In a production environment we recommend using Kubernetes. Follow this [guide](https://learn.microsoft.com/en-us/azure/api-management/how-to-self-hosted-gateway-on-kubernetes-in-production) to run the APIM self-hosted gateway in production. 

In [None]:
! docker run -d -p 80:8080 -p 443:8081 -e config.service.endpoint="{apim_config_endpoint}" -e config.service.auth="{self_hosted_gateway_auth}" -e runtime.deployment.artifact.source="Azure Portal" -e runtime.deployment.mechanism=Docker --name {self_hosted_gateway_name} mcr.microsoft.com/azure-api-management/gateway:v2

### 🧪 Test the API using a direct HTTP call

Requests is an elegant and simple HTTP library for Python that will be used here to make raw API requests and inspect the responses.

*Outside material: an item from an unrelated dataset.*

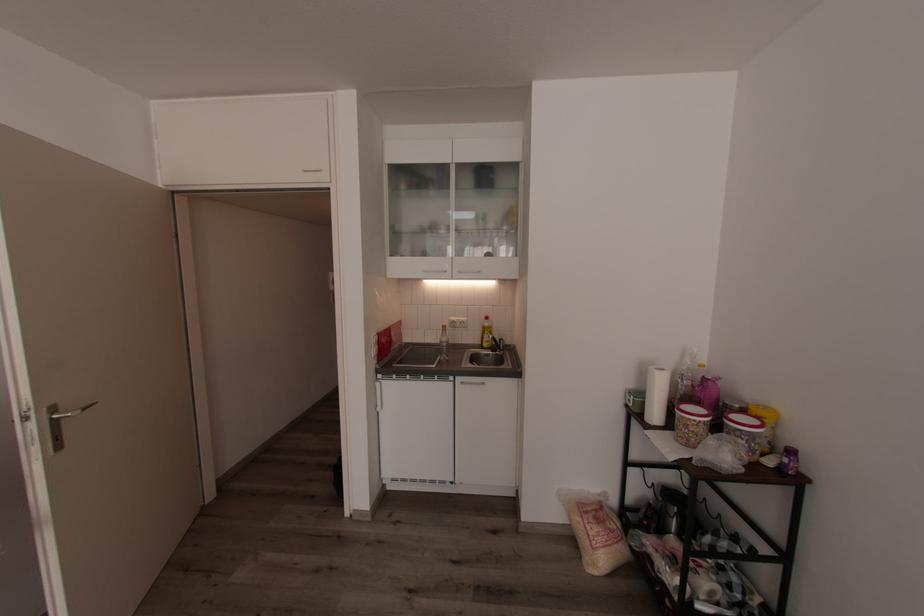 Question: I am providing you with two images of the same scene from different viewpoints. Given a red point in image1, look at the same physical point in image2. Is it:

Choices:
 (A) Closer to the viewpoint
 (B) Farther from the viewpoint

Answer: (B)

⚠️ The requests might take some minutes depending on your running environment. 

In [None]:
url = apim_resource_gateway_url + "/openai/deployments/" + openai_deployment_name + "/chat/completions?api-version=" + openai_api_version
messages={"messages":[
    {"role": "user", "content": "write me a poem about the moon"}
]}
response = requests.post(url, headers = {'api-key':apim_subscription_key}, json = messages)
print("status code: ", response.status_code)
print("headers ", response.headers)
print("x-ms-region: ", response.headers.get("x-ms-region")) # this header is useful to determine the region of the backend that served the request
if (response.status_code == 200):
    data = json.loads(response.text)
    print("response: ", data.get("choices")[0].get("message").get("content"))
else:
    print(response.text)

### 🧪 Test the API using the Azure OpenAI Python SDK
OpenAPI provides a widely used [Python library](https://github.com/openai/openai-python). The library includes type definitions for all request params and response fields. The goal of this test is to assert that APIM can seamlessly proxy requests to OpenAI without disrupting its functionality.
- Note: run ```pip install openai``` in a terminal before executing this step.

In [None]:
from openai import AzureOpenAI
messages=[
    {"role": "user", "content": "write me a poem about the sea"}
]
client = AzureOpenAI(
    azure_endpoint=apim_resource_gateway_url,
    api_key=apim_subscription_key,
    api_version=openai_api_version
)
response = client.chat.completions.create(model=openai_model_name, messages=messages)
print(response.choices[0].message.content)

### 🗑️ Clean up resources

When you're finished with the lab, you should remove all your deployed resources from Azure to avoid extra charges and keep your Azure subscription uncluttered.
Use the [clean-up-resources notebook](clean-up-resources.ipynb) for that.